5 servings
Serving size: 1⅔ cups
Per serving: 231 calories
Ingredients:
- 3 tablespoons garam masala
- 1 teaspoon ground turmeric
- ¾ teaspoon salt
- ¼ teaspoon crushed red pepper (optional)
- 2 14-ounce packages extra-firm or firm tofu
- 1 tablespoon canola oil plus 2 teaspoons, divided
- 1 large onion, halved and sliced
- 1 large red bell pepper, quartered and sliced
- 1 tablespoon minced fresh ginger
- 2 cloves garlic, minced
- 1 tablespoon flour
- 1 28-ounce can diced tomatoes
- ⅓ cup coconut milk
Instructions:
- Combine garam masala, turmeric, salt and crushed red pepper (if using) in a small bowl. Cut tofu into 1-inch cubes and blot dry with paper towels. Toss the tofu in a medium bowl with 1 tablespoon of the spice mixture.

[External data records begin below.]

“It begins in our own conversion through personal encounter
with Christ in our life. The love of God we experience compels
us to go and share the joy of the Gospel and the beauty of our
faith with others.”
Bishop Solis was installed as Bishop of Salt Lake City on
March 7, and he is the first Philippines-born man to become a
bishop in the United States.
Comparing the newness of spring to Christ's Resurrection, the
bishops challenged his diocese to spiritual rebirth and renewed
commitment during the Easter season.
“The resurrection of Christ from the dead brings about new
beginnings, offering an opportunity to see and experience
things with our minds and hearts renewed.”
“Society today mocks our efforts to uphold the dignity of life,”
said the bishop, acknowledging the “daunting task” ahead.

- Heat 1 tablespoon oil in a large nonstick skillet over medium-high heat. Add the tofu and cook, stirring every 2 minutes, until browned, 8 to 10 minutes. Transfer to a plate.
- Add the remaining 2 teaspoons oil, onion, bell pepper, ginger and garlic and cook, stirring often, until starting to brown, 5 to 7 minutes. Add flour and the remaining spice mix; stir until fragrant and coated, about 1 minute. Add tomatoes, bring to a simmer and cook, stirring often, until the vegetables are tender, 3 to 5 minutes more.
- Return the tofu to the pan; cook, stirring, until heated through, about 2 minutes. Remove from heat and stir in coconut milk.